### Requirement
Report every line from the material that contains the word "werden".

### Data extract
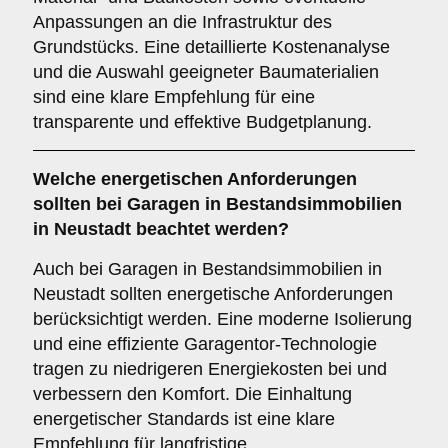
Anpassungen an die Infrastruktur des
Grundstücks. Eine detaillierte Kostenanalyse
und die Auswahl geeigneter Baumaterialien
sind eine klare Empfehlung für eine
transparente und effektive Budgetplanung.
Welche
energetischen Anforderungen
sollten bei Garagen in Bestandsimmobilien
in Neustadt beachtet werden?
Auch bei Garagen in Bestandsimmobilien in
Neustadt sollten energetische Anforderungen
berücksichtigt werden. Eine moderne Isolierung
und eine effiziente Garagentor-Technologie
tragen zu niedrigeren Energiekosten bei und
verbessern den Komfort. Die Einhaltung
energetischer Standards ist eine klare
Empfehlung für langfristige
...
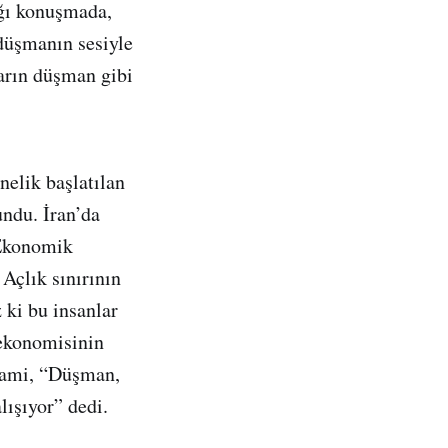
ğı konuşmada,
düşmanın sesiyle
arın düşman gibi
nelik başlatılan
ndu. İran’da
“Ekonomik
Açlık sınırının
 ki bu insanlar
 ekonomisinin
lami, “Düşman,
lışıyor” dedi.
* * *
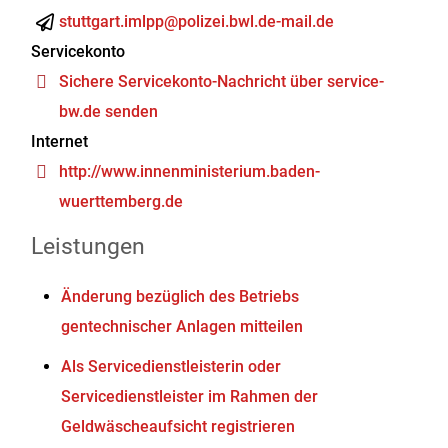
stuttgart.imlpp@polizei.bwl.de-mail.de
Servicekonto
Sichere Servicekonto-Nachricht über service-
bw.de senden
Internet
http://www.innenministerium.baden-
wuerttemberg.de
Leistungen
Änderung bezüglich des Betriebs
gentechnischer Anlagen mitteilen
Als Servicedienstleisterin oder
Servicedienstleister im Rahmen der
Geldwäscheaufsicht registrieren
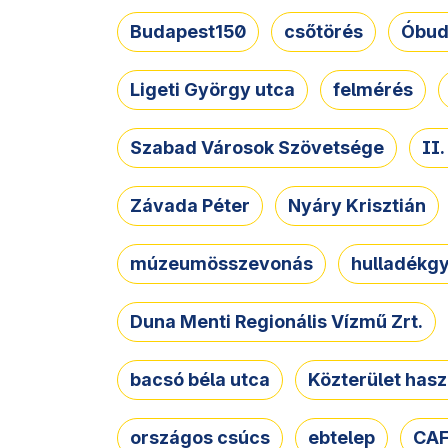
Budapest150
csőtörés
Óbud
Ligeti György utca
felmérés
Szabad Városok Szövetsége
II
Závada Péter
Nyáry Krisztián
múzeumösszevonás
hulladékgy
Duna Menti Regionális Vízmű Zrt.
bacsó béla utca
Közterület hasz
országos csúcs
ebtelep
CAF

### Response to this task
in Neustadt beachtet werden?
berücksichtigt werden. Eine moderne Isolierung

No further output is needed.